TASK ITEM ::
Your copy should start at the line with "дня, у визначений час. Також" and end at the line with "Спасибо за Ваш заказ!" in the data below. Transcribe only those lines, exactly, pictures excluded.

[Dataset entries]
_ _ _ _
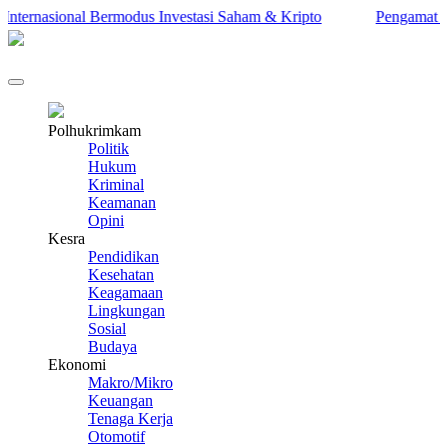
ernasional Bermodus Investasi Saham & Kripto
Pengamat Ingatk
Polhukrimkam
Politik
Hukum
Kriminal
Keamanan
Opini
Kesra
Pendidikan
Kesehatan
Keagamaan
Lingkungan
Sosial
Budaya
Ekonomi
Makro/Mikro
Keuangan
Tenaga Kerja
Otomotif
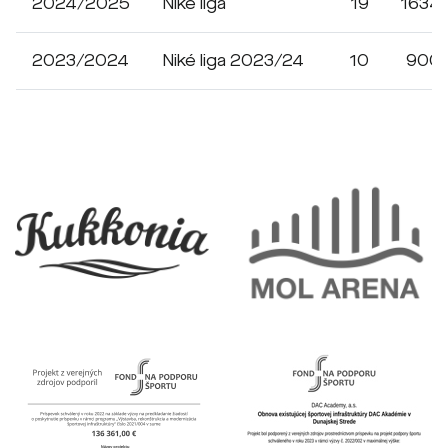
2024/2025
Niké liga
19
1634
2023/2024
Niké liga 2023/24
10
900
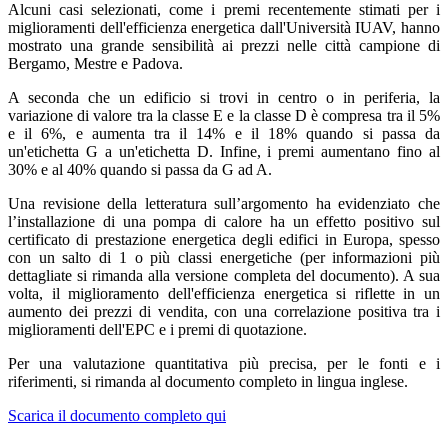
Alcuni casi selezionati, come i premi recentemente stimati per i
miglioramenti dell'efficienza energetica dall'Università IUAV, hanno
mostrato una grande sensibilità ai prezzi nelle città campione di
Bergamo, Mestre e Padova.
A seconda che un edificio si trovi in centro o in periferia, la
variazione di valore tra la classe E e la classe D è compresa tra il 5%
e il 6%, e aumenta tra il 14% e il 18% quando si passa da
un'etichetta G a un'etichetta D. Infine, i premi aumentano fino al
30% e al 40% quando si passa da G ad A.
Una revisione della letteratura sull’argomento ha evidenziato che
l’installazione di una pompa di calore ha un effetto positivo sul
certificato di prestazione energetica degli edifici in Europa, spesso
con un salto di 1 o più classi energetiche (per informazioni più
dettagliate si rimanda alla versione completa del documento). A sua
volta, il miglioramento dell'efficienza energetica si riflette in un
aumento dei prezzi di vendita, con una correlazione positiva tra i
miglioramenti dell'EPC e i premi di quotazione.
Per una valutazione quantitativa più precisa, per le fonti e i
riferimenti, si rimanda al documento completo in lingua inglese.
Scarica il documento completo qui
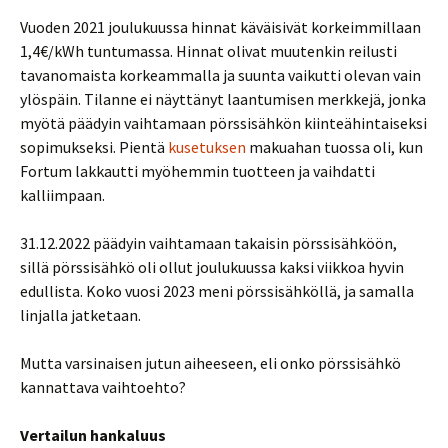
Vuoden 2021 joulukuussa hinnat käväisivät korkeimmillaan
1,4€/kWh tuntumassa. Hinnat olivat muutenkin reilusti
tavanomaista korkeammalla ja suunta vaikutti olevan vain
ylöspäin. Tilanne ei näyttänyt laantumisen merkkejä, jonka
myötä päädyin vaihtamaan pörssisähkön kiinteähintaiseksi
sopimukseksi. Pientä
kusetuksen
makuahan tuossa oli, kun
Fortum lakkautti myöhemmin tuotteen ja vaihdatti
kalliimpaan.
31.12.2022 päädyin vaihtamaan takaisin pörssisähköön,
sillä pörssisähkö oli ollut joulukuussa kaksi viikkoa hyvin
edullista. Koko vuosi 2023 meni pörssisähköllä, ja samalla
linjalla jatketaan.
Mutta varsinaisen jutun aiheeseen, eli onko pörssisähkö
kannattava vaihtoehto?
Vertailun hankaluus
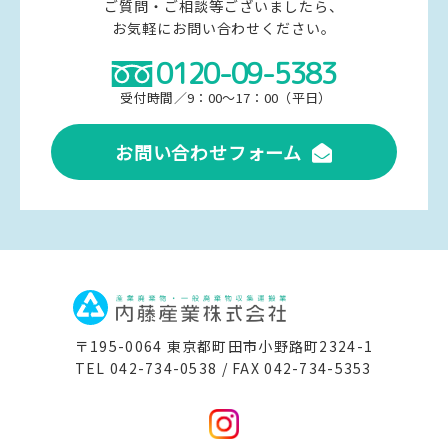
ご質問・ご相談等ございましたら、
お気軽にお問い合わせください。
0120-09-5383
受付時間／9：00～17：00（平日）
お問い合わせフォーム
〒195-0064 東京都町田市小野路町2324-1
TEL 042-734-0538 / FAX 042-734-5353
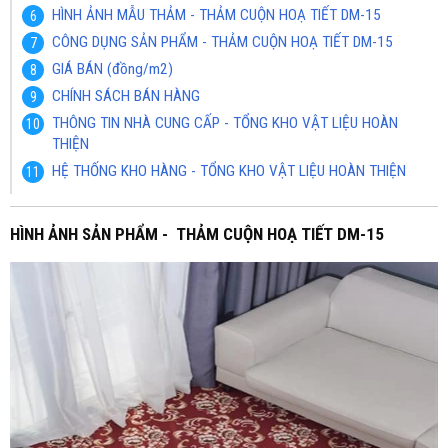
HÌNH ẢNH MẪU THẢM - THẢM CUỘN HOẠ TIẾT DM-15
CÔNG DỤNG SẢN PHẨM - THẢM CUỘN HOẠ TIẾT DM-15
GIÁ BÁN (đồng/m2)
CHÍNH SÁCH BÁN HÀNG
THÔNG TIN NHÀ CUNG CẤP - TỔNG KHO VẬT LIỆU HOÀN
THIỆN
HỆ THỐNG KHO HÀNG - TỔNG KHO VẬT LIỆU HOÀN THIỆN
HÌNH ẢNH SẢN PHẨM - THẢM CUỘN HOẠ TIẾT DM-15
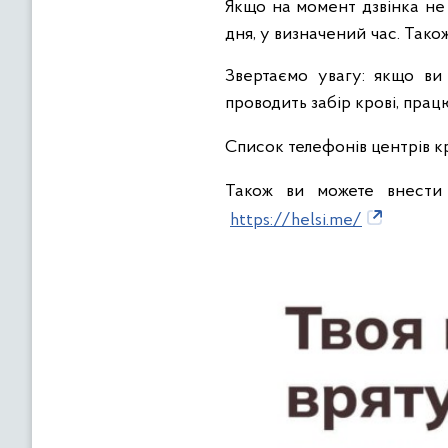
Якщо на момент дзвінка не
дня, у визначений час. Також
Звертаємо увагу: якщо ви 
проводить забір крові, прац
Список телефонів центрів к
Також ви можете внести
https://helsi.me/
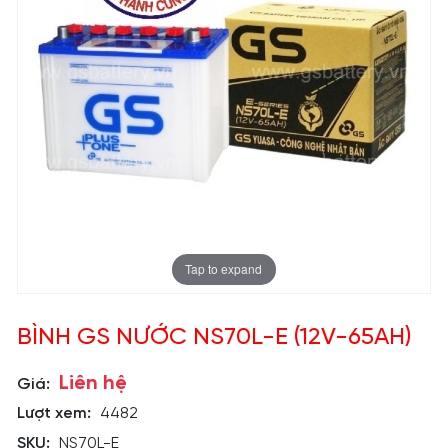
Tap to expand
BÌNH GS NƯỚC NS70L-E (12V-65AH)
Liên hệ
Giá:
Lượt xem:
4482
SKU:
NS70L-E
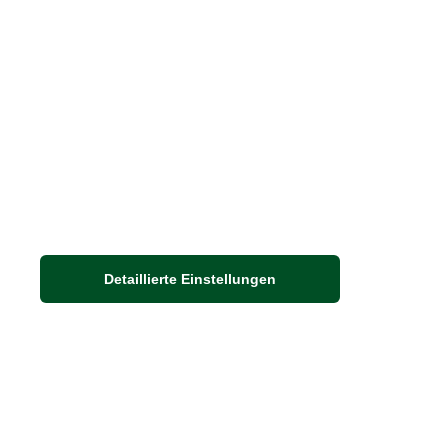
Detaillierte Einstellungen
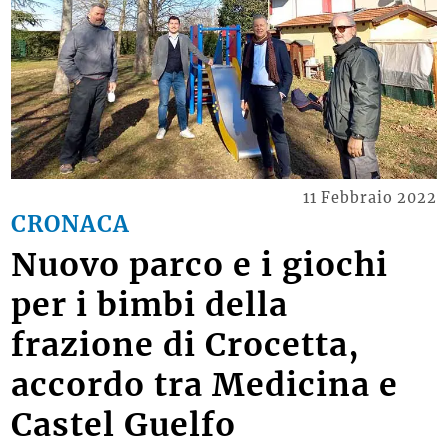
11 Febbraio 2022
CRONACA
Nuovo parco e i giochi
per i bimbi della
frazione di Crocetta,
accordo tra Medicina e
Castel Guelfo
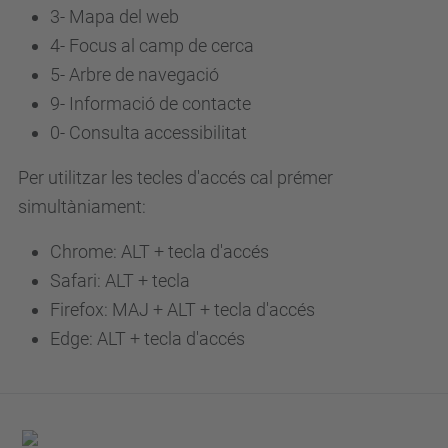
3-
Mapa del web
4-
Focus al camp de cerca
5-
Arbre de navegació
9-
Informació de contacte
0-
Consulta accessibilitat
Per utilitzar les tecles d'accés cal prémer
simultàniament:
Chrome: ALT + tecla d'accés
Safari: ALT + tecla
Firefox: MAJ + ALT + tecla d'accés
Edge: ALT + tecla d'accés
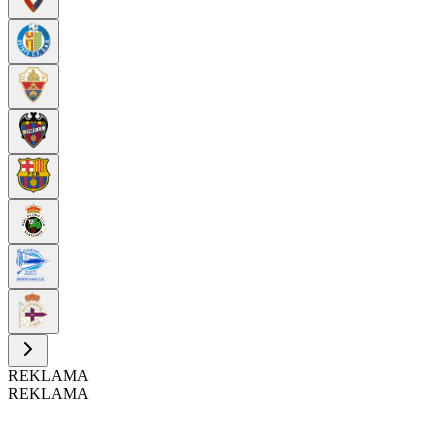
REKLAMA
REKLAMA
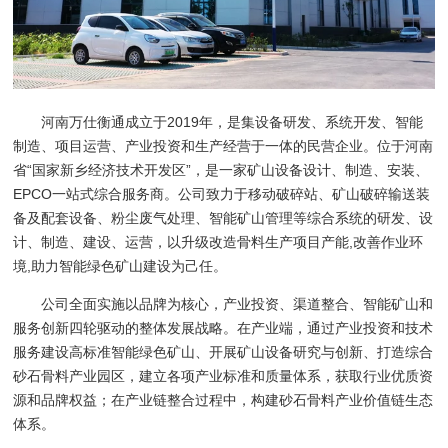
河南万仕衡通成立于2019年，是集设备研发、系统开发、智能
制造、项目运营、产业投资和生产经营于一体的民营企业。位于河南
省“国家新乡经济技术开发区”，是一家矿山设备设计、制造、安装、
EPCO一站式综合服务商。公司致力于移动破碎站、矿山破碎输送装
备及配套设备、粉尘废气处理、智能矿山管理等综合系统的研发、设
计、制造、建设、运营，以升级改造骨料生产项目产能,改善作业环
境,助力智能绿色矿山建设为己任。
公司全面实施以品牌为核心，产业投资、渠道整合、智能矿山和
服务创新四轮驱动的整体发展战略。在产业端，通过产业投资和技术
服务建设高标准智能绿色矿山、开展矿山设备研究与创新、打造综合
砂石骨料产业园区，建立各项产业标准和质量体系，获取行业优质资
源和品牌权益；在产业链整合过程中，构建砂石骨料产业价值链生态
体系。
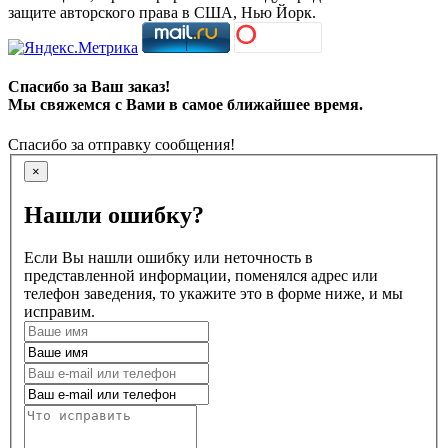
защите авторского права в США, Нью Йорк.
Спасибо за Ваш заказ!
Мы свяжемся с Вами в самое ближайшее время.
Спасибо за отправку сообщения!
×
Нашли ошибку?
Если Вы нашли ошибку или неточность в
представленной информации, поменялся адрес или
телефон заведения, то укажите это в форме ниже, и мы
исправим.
_ _ _ _
RESULT FOR THIS TASK ::
дня, у визначений час. Також
Звертаємо увагу: якщо ви 
проводить забір крові, прац
Список телефонів центрів к
Також ви можете внести
https://helsi.me/
Tap to expand
BÌNH GS NƯỚC NS70L-E (12V-65AH)
Liên hệ
Giá:
Lượt xem:
4482
SKU:
NS70L-E
Detaillierte Einstellungen
11 Febbraio 2022
CRONACA
Nuovo parco e i giochi
per i bimbi della
frazione di Crocetta,
accordo tra Medicina e
Castel Guelfo
3-
Mapa del web
4-
Focus al camp de cerca
5-
Arbre de navegació
9-
Informació de contacte
0-
Consulta accessibilitat
Per utilitzar les tecles d'accés cal prémer
simultàniament:
Chrome: ALT + tecla d'accés
Safari: ALT + tecla
Firefox: MAJ + ALT + tecla d'accés
Edge: ALT + tecla d'accés
REKLAMA
REKLAMA
河南万仕衡通成立于2019年，是集设备研发、系统开发、智能
制造、项目运营、产业投资和生产经营于一体的民营企业。位于河南
省“国家新乡经济技术开发区”，是一家矿山设备设计、制造、安装、
EPCO一站式综合服务商。公司致力于移动破碎站、矿山破碎输送装
备及配套设备、粉尘废气处理、智能矿山管理等综合系统的研发、设
计、制造、建设、运营，以升级改造骨料生产项目产能,改善作业环
境,助力智能绿色矿山建设为己任。
公司全面实施以品牌为核心，产业投资、渠道整合、智能矿山和
服务创新四轮驱动的整体发展战略。在产业端，通过产业投资和技术
服务建设高标准智能绿色矿山、开展矿山设备研究与创新、打造综合
砂石骨料产业园区，建立各项产业标准和质量体系，获取行业优质资
源和品牌权益；在产业链整合过程中，构建砂石骨料产业价值链生态
体系。
защите авторского права в США, Нью Йорк.
Спасибо за Ваш заказ!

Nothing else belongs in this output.